As a tester, we cannot directly access to another person’s feelings. We cannot listen to music in the same way as another person. We can ask him/her only but they can’t exactly describe their feeling. Especially in the subtlest details, provided by modern musical equipment, software, or HiFi test records.
But we want to know: it is really audible or not?
This is the main aim of the blind trial. We try to eliminate the subjective part of perception (price, bias, habit, etc., i.e. probable imaginary perception). For even more “subjectivity” reducing, a double-blind test is used.
A Double-blind test is a trial where neither listener nor conductor knows what the sample actually is.
Blind test audio
The ABX test may be used in this scenario. An ABX test is a trial where samples A and B may be compared with sample X (either A or B). The listener should recognize what is X (A or B).
ABX test audio
ABX audio test software
Foobar2000 with ABX test software plugin may be used to ABX test of audio files. However, the author doesn’t know what happens with the audio files when ABX-test-foobar’s plugin prepare files before comparison (progress when the plugin start).
For an ABX test on Mac OS software, you can try to find the ABXer utility. For iOS, there does exist an ABX Tester application. Also available is a cross-platform Lacinato ABX. These programs remain untested with me so I cannot comment further on their features or capability.
If somebody claims that the sound is different, we really cannot measure its audibility. This is because we listen to the audio in the brain via our ears.
Theoretically, measurement tools are more sensitive than human ears. However, without trials, we do not know where is the ‘audibility edge’ of difference.
An Audibility edge is the maximal value of a feature or the difference value between listening samples that cannot be distinguished by a human.
Professional double-blind testing of music equipment is not home entertainment. It is hard long expensive work. It doesn’t necessarily mean that audiophile blind testing should be done at the laboratory. We just need to ensure safe and reliable trial results are delivered in a conducive environment for the testing procedures.
Proper blind Hi-Fi Test – The 7 Keystones
These features are necessary to provide safe trial results:
- A big number of measurements
- A suitable listening place
- Testing equipment issues
- Measurement precision issue
- Careful condition control
Tests should ensure reliable repeatability under the same conditions. i,e, there should be no deviation from the agreed parameters or set precisions.

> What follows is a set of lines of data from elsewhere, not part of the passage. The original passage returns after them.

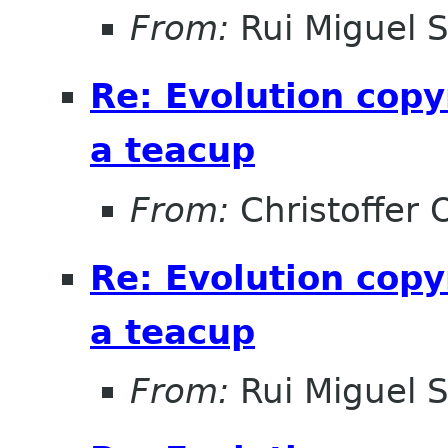
From:
Rui Miguel 
Re: Evolution copy
a teacup
From:
Christoffer 
Re: Evolution copy
a teacup
From:
Rui Miguel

The trial begins with a methodology design. A methodology defines the trials:
- other things noted below
Methodology should be designed first
The test protocol is on paper, where detailed data is recorded about the conducted trial. It includes:
- measurement tools
- participants (and its listening skill, occupation, education, other)
- trial conditions
- other stipulations as required or specific to the test
Hi-Fi test protocol
The testing and measurement equipment may be registered with a unique identifier of the item (serial number, as an example). The main protocol aim is the ability to check experiment conditions in case of doubt or to better understand reasons behind any results.
To save time, several participants may be accommodated in one room. Several rows of seats may be placed in the room.
In the trial result interpretation, it is necessary to take into account:
- each seat’s positioning and how it impacts the sound,
- the seat with and without the listener will impact differently,
- the speaker sound is different for each seat due to the position.
Speakers have individual radiation patterns. The frequency response depends on the listener sitting position relative to the speakers and the listening room’s walls. Acoustical rays can interfere, rays bounced from a surface other than a wall can interfere too.
Impact seat place to audio test results
An anechoic room (free from echo) is ideal to prevent acoustical wave bouncing. Speakers also have different frequency responses in different directions. Therefore, different seat placement can also cause different frequency responses, even in an anechoic room. Generally, only one fixed sitting place in the listening room is recommended for accurate and reliable testing.
Testing equipment issues
Tested equipment (apparatus that will be tested in the trial) should be checked to ensure they are workable under the conditions outlined in the methodology in case of doubt.
It is desirable if testing equipment has a unique identifier (serial number). It helps when we want to repeat the experiment or we found difference resulting reasons in case of doubt. Because different equipment instances may have various performance figures and thus sound differently.
Very important thing!
LOUDNESS OF COMPARED SAMPLES
Human ‘perception edge’ is close to 1 to 2 dB of loudness. So 0.1 to 0.2 dB level normalization of samples is recommended.
Humans have limited time in terms of remembering an echoic memory (auditory event retaining). So time sample listening should not be too long. Immediate (real-time) easy switch between samples must be ensured.
When we compare headphones, tested samples can’t be isolated from participant technically. For solving this issue, synthesis of headphone features and comparison via single headphone units were suggested.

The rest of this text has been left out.